Sobre la santidad de la revolución





9 de febrero de 2014 a las 10:00


En Mancarrón, una isla del retirado archipiélago de Solentiname, en el Gran Lago de Nicaragua, fundó Ernesto Cardenal en 1966 una comuna cristiana. Un grupo de amigos que viven pobremente entre los indios campesinos. Dos casitas de madera, dos cabañas con techo de paja, una pequeña iglesia decorada por los indios con casitas y flores infantiles y alegres. Eso es todo.

Estudiantes e intelectuales, poetas y artistas, hom­bres y mujeres que buscan algo, que necesitan tal vez una orientación para su vida, llegan a Solentiname pa­ra hablar con Ernesto Cardenal. Poco a poco, Solen­tiname se ha convertido en un centro de meditación y diálogo, en un lugar de peregrinación.

Ernesto Cardenal nació en Granada, Nicaragua, en enero de 1925, en el seno de una de las primeras familias del país. Estudia el bachillerato en un colegio de jesuitas. Más tarde va a Mascarones, México, donde estudia filosofía y letras. Después de obtener su licenciatura con una tesis sobre los nuevos poetas de Nicaragua, pasa a la Columbia University de Nueva York, apren­de el inglés y penetra en la nueva literatura de América del Norte, siendo influido de una manera decisiva por el gran poeta de aquel país, Ezra Pound. Cardenal se dedica entonces a dar nueva forma a viejos textos: cantos de los indios, mitos, descripciones de viaje.



En abril de 1954 toma parte en la «rebelión de abril» contra el régimen de Somoza, es perseguido y puede escapar. De esta temporada data su poesía de denuncia social y política (Hora 0, Epigramas). Es éste un período importante en su vida, que el mismo Car­denal explica en estos términos:

«Fue un movimiento bastante grande, en el que intervinieron muchos nicaragüenses. El plan era éste: asaltar de noche el palacio presidencial y sorprender a Somoza en su propio cuarto para, de ese modo, to­mar inmediatamente el poder. La conspiración estaba preparada desde hacía mucho tiempo. En ella estaban comprometidos también personajes importantes del partido de la oposición, que habían conseguido intro­ducir clandestinamente armas en Managua. Allí nos reunimos con ellos para preparar el asalto».
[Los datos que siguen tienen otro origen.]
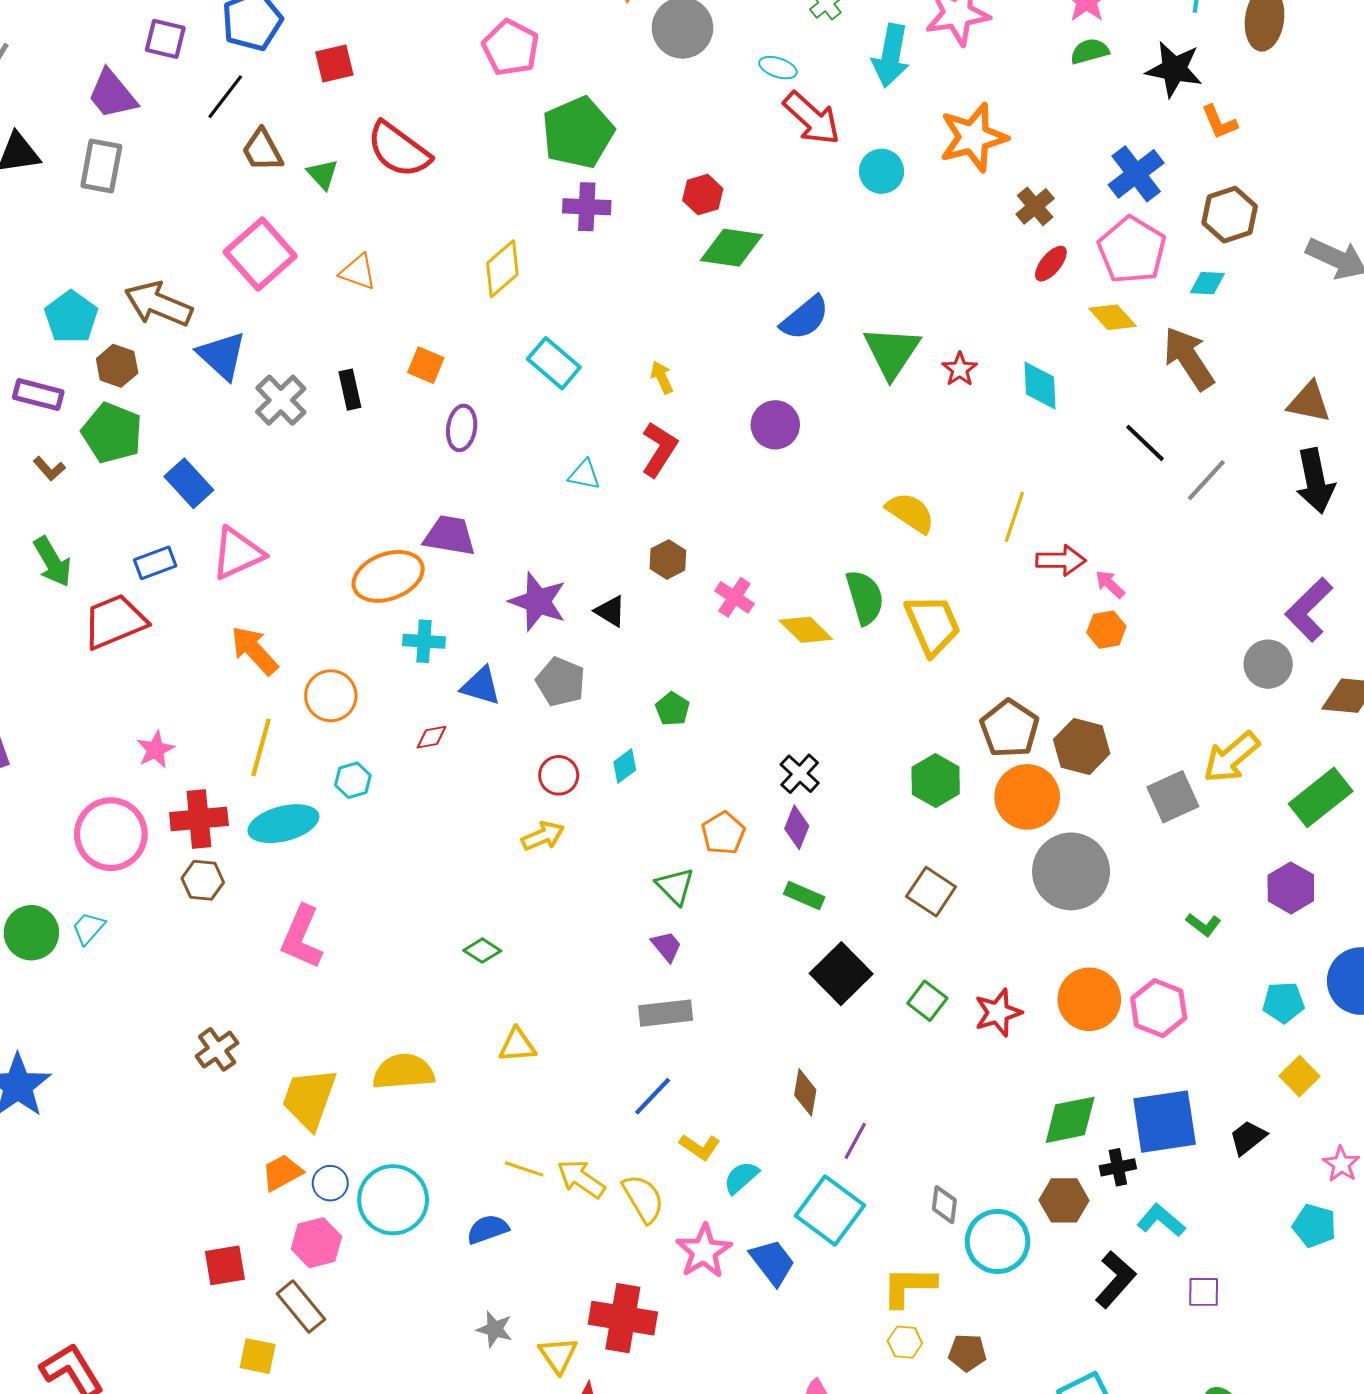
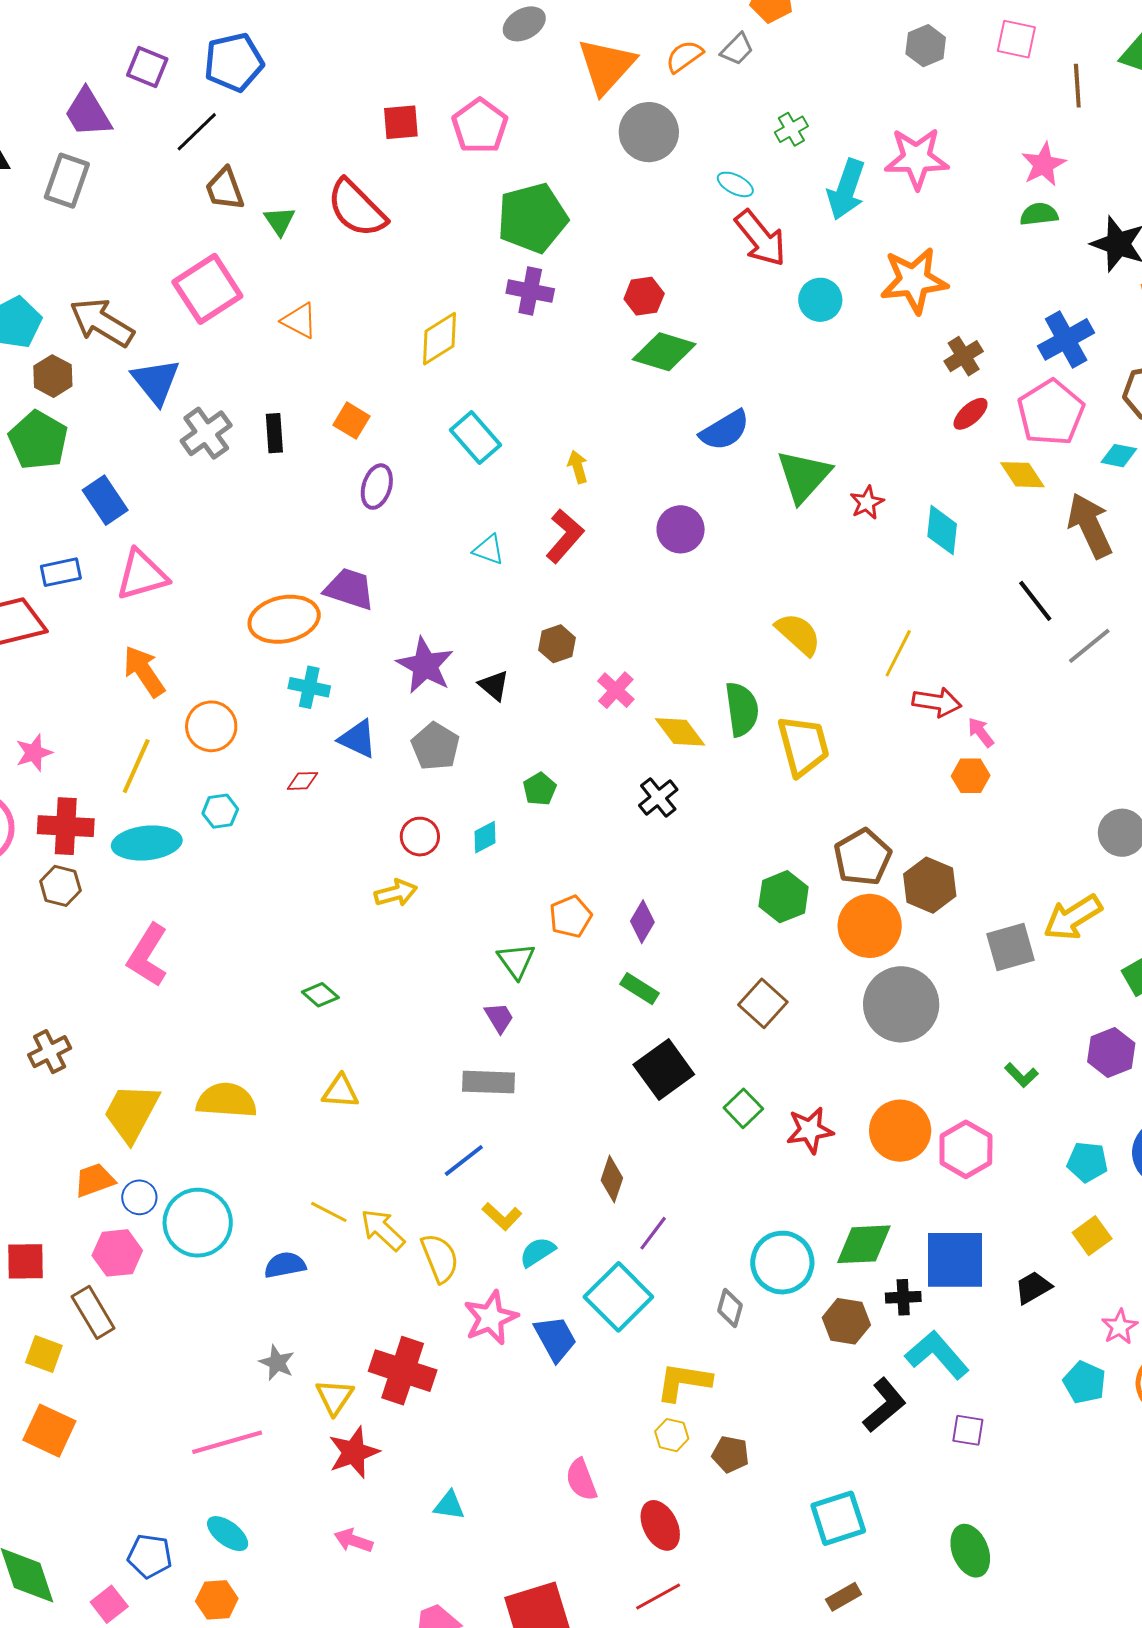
red square: (334, 63) -> (401, 122), moved
black cross: (800, 774) -> (658, 797), moved
cyan L-shape: (1161, 1220) -> (937, 1355), size x1.4
cyan circle: (998, 1241) -> (782, 1263), moved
«El número de los que nos reunimos no era sufi­ciente para tomar el palacio. Hubo diversas opiniones sobre la mejor estrategia a seguir. Unos querían dejar el asalto para el día siguiente, otros querían buscar re­fugio primero en las montañas, y no faltaba gente que pensaba que lo mejor era irse con las armas a Costa Rica, para preparar allí mejor la revolución».

«Mi papel era seguir a Somoza para estar seguros de que realmente se encontraba en el palacio.

Aquella noche daba una fiesta la embajada americana y en ella tomaba parte también Somoza. Un amigo y yo estu­vimos espiando la embajada yanqui. Cuando Somoza abandonó la embajada con su escolta, le seguimos hasta su residencia. En seguida fuimos a informar a los com­pañeros que nos esperaban. Pero inmediatamente nos dimos cuenta de que el plan había fracasado porque no éramos bastantes para aventurarnos a un asalto».

«El día siguiente lo pasamos deliberando. Pero a mediodía nos enteramos de que habían detenido a uno de los compañeros. Después de torturarlo brutalmente había confesado el plan. Somoza dio la orden de bus­ca y captura contra todos nosotros. Algunos pudieron escapar, otros pidieron asilo en distintas embajadas extranjeras, otros huyeron al monte y se ocultaron, y algunos fueron detenidos. Casi todos los cabecillas principales de la revuelta fueron apresados. A algunos se les soltó después de tener que contemplar cómo tor­turaban a los demás».

«Yo conseguí escapar y ocultarme. Así que no es­tuve en la cárcel, pero a muchos de mis compañeros los cogieron y los torturaron. En algunas publicaciones se dice que estuve en un campo de concentración. No es verdad. En mi obra Hora 0 aparece un personaje que está oculto y que teme que puedan descubrirlo en cualquier momento. Eso es autobiográfico».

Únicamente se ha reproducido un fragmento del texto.